Two minutes’ walk from the city’s chocolate museum, Museu de la Xocolata, the cacao trail continues with the launch of Barcelona’s first Lacasa boutique. The premium brand started life in 1852 in Jaca, a tiny town in the Pyrenees. Today, it’s quite a big deal, and this store is a shrine to its sweet-toothed goodness. Inside, the vibe is cozy and vintage: The walls are covered with old maps (look closer, and they’re actually tiles), the floors showcase bold geometric patterns and pastel-striped tins of chocolates perch in every direction.

Tinycottons

Tiny Cottons, founded in Barcelona in 2012, is a children’s boutique with a chic house line of high-quality clothing (much of it made with pima cotton). The colors are sunny and the motifs contemporary and gender-neutral—popsicles, candy apples, balloons, stripes, dots. It’s clothing that lets kids be kids in a fun, lively, modern way. According to its slogan, Tiny Cottons is the brand that “grandparents choose for quality, parents for design, and kids for comfort and fun.” You’re likely to see all three generations shopping side by side.

El Ingenio

You’ll spot El Ingenio’s life-size papier mâché Picasso before you spot its actual sign; in fact, giant heads are something of a specialty for this fantastical, nonsensical Barcelona icon. An onsite workshop has been making gargantuan faces and leggy paper giants since the 1830s. Both are staples in the street parades that pour along, noisily and theatrically, during the neighborhood fairs that still flourish to this day. There are also puppets, juggling balls, masks, and other carry-on-appropriate finds.

Colmado Múrria

The word “queviures” may sound glamorous as it rolls off the tongue; but it simply means “groceries.” Still, there’s nothing ordinary about Queviures Múrria, and you know it the second you see it.

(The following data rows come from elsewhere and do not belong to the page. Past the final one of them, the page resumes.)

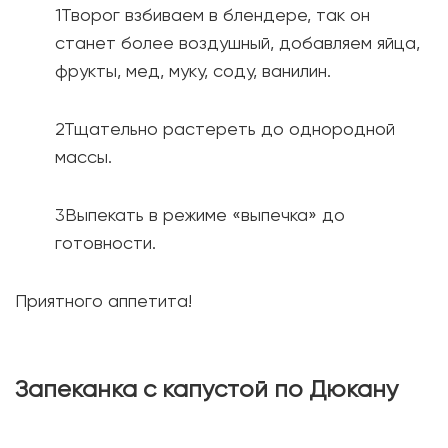
Творог взбиваем в блендере, так он
станет более воздушный, добавляем яйца,
фрукты, мед, муку, соду, ванилин.
Тщательно растереть до однородной
массы.
Выпекать в режиме «выпечка» до
готовности.
Приятного аппетита!
Запеканка с капустой по Дюкану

Part of the city’s Ruta Modernista, or Art Nouveau Trail, the shop is spectacularly quaint; old-school liquor ads with monkeys and dancing ladies grace the sides and the signage hasn’t been touched since its 1898 inauguration. Inside is the best pantry imaginable, one where every space brims with deli counters, jars, boxes, and bottled goodies.

La Manual Alpargatera

La Manual Alpargatera, a living room–size espadrille workshop, is such a flurry of activity that it reminds you of a Disney animation—the fairy godmothers scurrying about getting Cinderella ready for the ball. Or, in your case, a stylish day of city strolling. The store sits proudly down an old-town side street between the Cathedral and Las Ramblas. It’s traditional-looking, inside and out, and a real institution on the historic Barcelona shopping scene.

Santa Eulalia

Santa Eulalia, a family-owned, multi-brand boutique, has been open since 1843, when it was a pioneer in bringing haute couture to Catalunya. Now, more than 175 years later, it still stocks designer names that you can’t get anywhere else in the city. Located on Passeig de Gràcia, a high-end luxury corridor, the shop is simply beautiful, with airy interiors designed by New York City’s William Sofield. The collections are exquisitely edited and the service is spot on: attentive when you want it to be, without making you feel hawk-watched if you nipped in for a non-committal browse.

Fantastik

Fantastik Bazar, an independent knick-knack store in Raval, is filled with kitsch that owner Juanra Esteban has carted back from Mexico, India, Japan, and Senegal. The store is a riot of color and chaos, with each curveball piece grabbing your attention. A wind-up robotic pig, a pineapple lamp, a Virgin that carries holy water, a bicycle reflector shaped like a cat’s head, and a tabletop ice hockey set: just a few of the objects that you absolutely do not need but will suddenly, inexplicably, want. Each item is labeled with its country of origin.

El Corte Inglés

El Corte Inglés is the biggest department store chain in Europe; when it comes to cramming a lot of great things under one roof, these guys know their stuff. You don’t need a fancy algorithm to know why the shop works: There’s top-brand fashion, a cosmetics section the size of an airport terminal, guaranteed access to toilets, and multilingual staff. The branch on Plaça de Catalunya is Barcelona’s monolithic flagship; it’s resplendent in lights at Christmas and, at all other times, a mountain of 1960s concrete that makes a great navigational compass.